From a governance perspective, 17 countries that had adopted NAPs before the 2015 GAP release were selected (Supplementary Table 25). From the outcome perspective, 29 countries that showed the greatest improvements in AMR prevalence were selected via latent class growth modeling trajectory analysis (Supplementary Table 26). To examine governance factors associated with AMR improvements in selected country groups, we estimated country fixed-effects panel regression models with governance subdomain scores as predictors28. Model choice between fixed- and random-effects specifications was guided by the Hausman test (P < 0.001). Clustered robust standard errors were used for inference. For analyses involving multiple governance subdomains, raw P values and Benjamini–Hochberg false discovery rate-adjusted q values were reported to account for multiple comparisons. Analyses were performed in R (version 4.3.2). Details of panel model selection and pandemic-period robustness analyses are provided in the Supplementary Information.

Inclusion and ethics statement

This study was executed through a global, cross-institutional partnership committed to centering equity and local relevance in addressing AMR. Scientists from LMIEs (Pakistan, Bangladesh, China and so on) and high-income countries (the USA, Switzerland, the UK and so on) took part in the study’s execution and Delphi survey. The LMIE researchers ensured the study’s alignment with needs in developing regions, while their counterparts from high-income settings and international organizations provided technical and experiential support. By clarifying the division of roles and responsibilities upfront, the partnership achieved fair allocation of research data, intellectual property and authorship rights.

We have integrated local and regional research relevant to this study into our citations, including the response to AMR in SEARO9 and the review by Yang et al.25 of China’s cross-sector AMR policies.
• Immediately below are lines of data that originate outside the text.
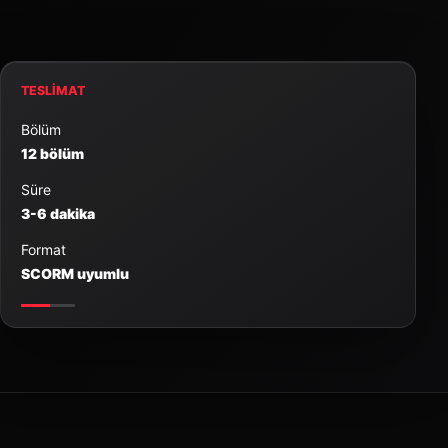
TESLIMAT
Bölüm
12 bölüm
Süre
3-6 dakika
Format
SCORM uyumlu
We also incorporated region-specific evidence from WHO’s South-East Asia AMR situational analysis21 and UNEP’s environmental AMR response37, ensuring citations reflect local expertise and contextualize our findings within existing regional evidence.

Reporting summary

Further information on research design is available in the Nature Portfolio Reporting Summary linked to this article.